«Satura quidem tota nostra est», affermava un famoso romano. A rivendicare il primato storico e pratico su un genere letterario. Ogni popolo ha del resto le sue vanterie, frutto a volte di realtà confermate dalla storia, o anche di luoghi comuni autoinflitti.
I primati di Roma mi sono venuti in mente pensando alla Roma, giustappunto. Annunciato Rudi Garcia, Facebook, Twitter e forum si rincorrevano al suono di “chi era costui” (come si trattasse di un Carneade qualsiasi), o al grido di “era meglio un italiano”. Perché è vero, la conferma è soprattutto empirica, l’Italia ha la vanteria di produrre i migliori allenatori di calcio del mondo.
Non parlo dei 60 milioni di ct della nazionale che ogni due estati riempiono bar e piazze, ma dell’intima convinzione che, quando si tratta di guidare una squadra di calcio, l’italiano abbia qualcosa in più. A metà fra realtà storica e difesa da una presunta esterofilia, si snocciolano i nomi di Capello, Trapattoni, Mancini, Spalletti, Ancelotti e chi più ne ha più ne metta. Tutto vero? Sì ma anche no, verrebbe da dire, con espressione dubbiosa ma non ignava.
Sì perché Coverciano produce uomini di calcio importanti, preparati. Gente tutta d’un pezzo, che anche attraverso la gavetta fra giovanili e serie minori ha un’idea di calcio organica e completa. In particolare, vince nel calcio di oggi chi, oltre ad avere una rosa adatta, ha pronti i piani B, C, D fino alla Z. Vince chi varia tatticamente, chi si adatta a ciò che ha a disposizione, chi trova la giusta mistura fra credo tattico e flessibilità.
Quanto fatto da Prandelli lo scorso Europeo, da questo punto di vista, è paradigmatico: il dovere più importante è quello di valutare ciò che si ha, fare i conti e non stravolgere i calciatori, chieder loro cose grandi ma umane. Quindi sì, l’Italia produce buoni e più che buoni allenatori, alcuni dei quali sono superlativi.
La fama dei Mancini o degli Ancelotti, sia o no giustificata dai loro successi da giocatori e allenatori, porta i grandi investitori del calcio moderno a sceglierli per guidare corazzate (con le quali è più facile vincere). Vero che ci sono i Di Canio che partono dal basso senza corazzate, che la gavetta la fanno in altre lingue, ma spesso l’allenatore italiano fa chic, è scelta esotica, è scelta di alto rango.
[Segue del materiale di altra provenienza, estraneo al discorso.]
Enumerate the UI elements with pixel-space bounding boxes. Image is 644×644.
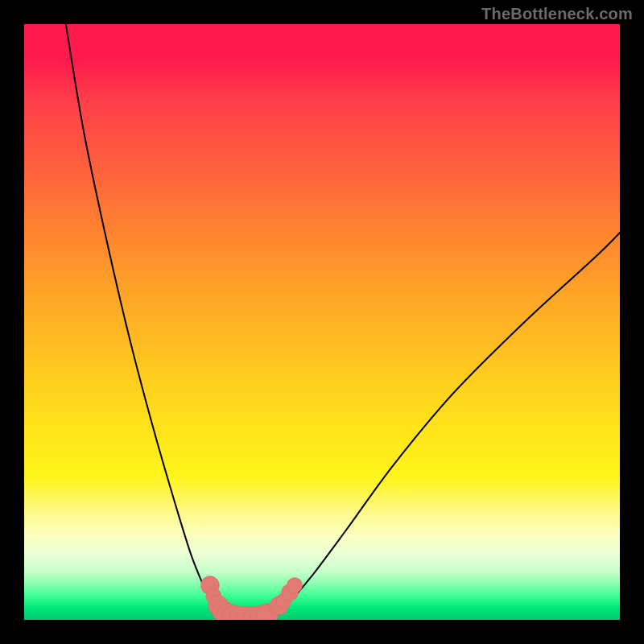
bottleneck-curve <box>66 24 620 618</box>
plot-area <box>24 24 620 620</box>
watermark-text: TheBottleneck.com <box>481 5 633 23</box>
data-marker <box>287 577 302 592</box>
curve-layer <box>24 24 620 620</box>
chart-frame: TheBottleneck.com <box>0 0 644 644</box>
marker-group <box>200 576 302 620</box>
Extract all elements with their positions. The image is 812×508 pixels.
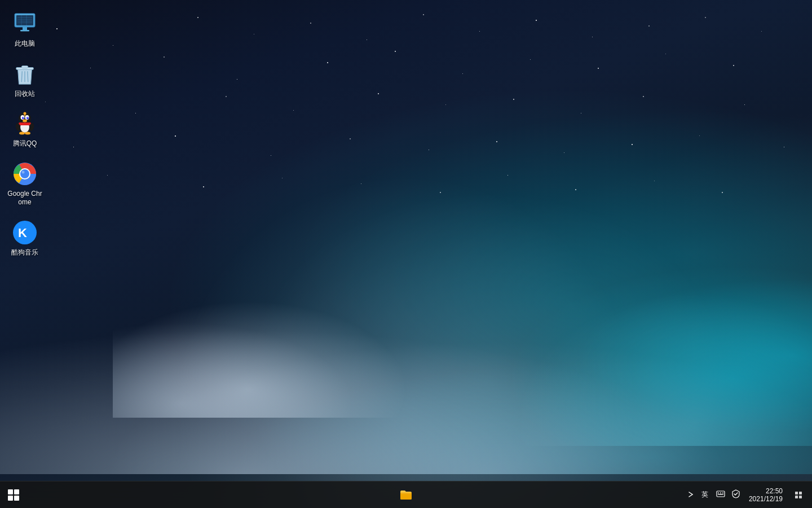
desktop-icon-kugou[interactable]: K 酷狗音乐 <box>3 214 47 262</box>
this-pc-icon <box>11 10 38 37</box>
svg-point-27 <box>25 132 30 135</box>
clouds-layer <box>0 192 812 474</box>
svg-point-24 <box>23 120 27 122</box>
svg-rect-14 <box>21 65 28 68</box>
svg-rect-7 <box>23 27 27 30</box>
svg-point-22 <box>23 117 24 119</box>
svg-rect-39 <box>718 493 719 494</box>
desktop-icon-qq[interactable]: 腾讯QQ <box>3 106 47 153</box>
taskbar-file-explorer[interactable] <box>392 481 420 509</box>
cloud-layer-white <box>113 277 451 418</box>
svg-rect-9 <box>15 14 35 15</box>
win-logo-top-left <box>8 489 13 494</box>
clock-date: 2021/12/19 <box>749 495 783 503</box>
svg-rect-43 <box>719 494 722 495</box>
svg-line-12 <box>28 71 28 82</box>
this-pc-label: 此电脑 <box>15 40 35 49</box>
clock-area[interactable]: 22:50 2021/12/19 <box>744 486 787 504</box>
svg-rect-40 <box>720 493 721 494</box>
svg-point-30 <box>24 112 27 115</box>
svg-rect-25 <box>19 122 31 125</box>
chrome-icon <box>11 160 38 187</box>
taskbar: 英 <box>0 481 812 508</box>
desktop-icon-this-pc[interactable]: 此电脑 <box>3 6 47 53</box>
svg-rect-45 <box>795 492 798 494</box>
svg-rect-44 <box>722 494 723 495</box>
svg-rect-41 <box>722 493 723 494</box>
svg-point-34 <box>20 169 29 178</box>
svg-rect-8 <box>20 30 29 32</box>
desktop-icon-recycle-bin[interactable]: 回收站 <box>3 56 47 103</box>
recycle-bin-icon <box>11 60 38 87</box>
win-logo-top-right <box>14 489 19 494</box>
desktop-icon-chrome[interactable]: Google Chrome <box>3 156 47 212</box>
qq-icon <box>11 110 38 137</box>
tray-language-label: 英 <box>701 491 708 498</box>
recycle-bin-label: 回收站 <box>15 90 35 99</box>
svg-rect-1 <box>16 15 33 25</box>
taskbar-pinned-apps <box>392 481 420 509</box>
start-button[interactable] <box>0 481 27 509</box>
tray-security-button[interactable] <box>730 488 742 501</box>
tray-input-method-button[interactable] <box>714 489 727 501</box>
win-logo-bottom-right <box>14 496 19 501</box>
svg-rect-48 <box>799 496 802 498</box>
svg-point-26 <box>19 132 25 135</box>
kugou-icon: K <box>11 219 38 246</box>
svg-point-23 <box>28 117 29 119</box>
desktop-icons-area: 此电脑 回收站 <box>3 6 47 262</box>
desktop: 此电脑 回收站 <box>0 0 812 508</box>
qq-label: 腾讯QQ <box>13 139 37 148</box>
svg-line-10 <box>21 71 22 82</box>
windows-logo <box>8 489 19 501</box>
chrome-label: Google Chrome <box>6 190 44 207</box>
svg-text:K: K <box>18 226 27 240</box>
svg-rect-46 <box>799 492 802 494</box>
notification-center-button[interactable] <box>789 481 807 509</box>
clock-time: 22:50 <box>766 487 783 495</box>
kugou-label: 酷狗音乐 <box>11 248 38 257</box>
svg-rect-47 <box>795 496 798 498</box>
svg-rect-42 <box>718 494 719 495</box>
svg-point-35 <box>22 170 25 173</box>
taskbar-system-tray: 英 <box>686 481 812 509</box>
tray-show-hidden-button[interactable] <box>686 489 696 501</box>
cloud-layer-2 <box>417 220 812 446</box>
tray-language-button[interactable]: 英 <box>698 488 712 502</box>
win-logo-bottom-left <box>8 496 13 501</box>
Tendenzialmente, in Italia si guarda agli emigrati solo per i successi: la critica al City di Mancini, ad esempio, ha trovato eco solo fra juventini e milanisti (volti a limitare l’importanza dei successi manciniani ai tempi dell’Inter, naturalmente), mentre sui non pochi errori del suo periodo a Manchester dalle nostre parti si preferisce tacere. Perché l’idea che l’allenatore italiano sia bravo in quanto tale vale sempre, comunque. E non va combattuta.
L’Italia insomma è terra di allenatori bravi e meno bravi, non meno di altre. Certo, rispetto ad alcune altre nazioni è patria di strateghi superiori, ma il pregiudizio è dietro l’angolo. E qui vengo a Garcia, Carneade solo per chi non segue il calcio internazionale, interessantissimo protagonista del calcio francese negli ultimi tempi.
Calcio in crescita, quello d’oltralpe: da lì il nuovo condottiero della parte giallorossa della capitale. È pronto alla sfida? Reggerà la pressione, dove Luis Enrique, Zeman e Andreazzoli hanno toppato? Il suo credo tattico saprà essere flessibile al punto giusto?
Ai posteri, o magari ai giornalisti sportivi, la sentenza. Ad una condizione però: che non si dica era meglio un italiano. Di bravi allenatori ne abbiamo tanti, fra Serie A e Serie B ma, udite udite, ce ne sono anche al di là delle Alpi. Compito di pubblico e critica sarà giudicarli non in quanto stranieri, ma in relazione a risultati e coerenza del progetto: Bonne chance Monsieur Garcia.